BEGIN Source data

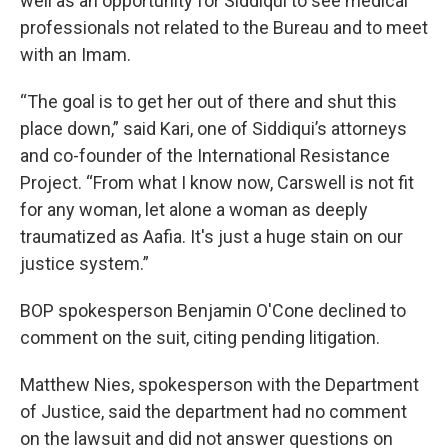
well as an opportunity for Siddiqui to see medical
professionals not related to the Bureau and to meet
with an Imam.
“The goal is to get her out of there and shut this
place down,” said Kari, one of Siddiqui’s attorneys
and co-founder of the International Resistance
Project. “From what I know now, Carswell is not fit
for any woman, let alone a woman as deeply
traumatized as Aafia. It's just a huge stain on our
justice system.”
BOP spokesperson Benjamin O'Cone declined to
comment on the suit, citing pending litigation.
Matthew Nies, spokesperson with the Department
of Justice, said the department had no comment
on the lawsuit and did not answer questions on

END Source data

Set down the entries above exactly; no pictures belong in the copy.

◆ **Your solution**
well as an opportunity for Siddiqui to see medical
professionals not related to the Bureau and to meet
with an Imam.
“The goal is to get her out of there and shut this
place down,” said Kari, one of Siddiqui’s attorneys
and co-founder of the International Resistance
Project. “From what I know now, Carswell is not fit
for any woman, let alone a woman as deeply
traumatized as Aafia. It's just a huge stain on our
justice system.”
BOP spokesperson Benjamin O'Cone declined to
comment on the suit, citing pending litigation.
Matthew Nies, spokesperson with the Department
of Justice, said the department had no comment
on the lawsuit and did not answer questions on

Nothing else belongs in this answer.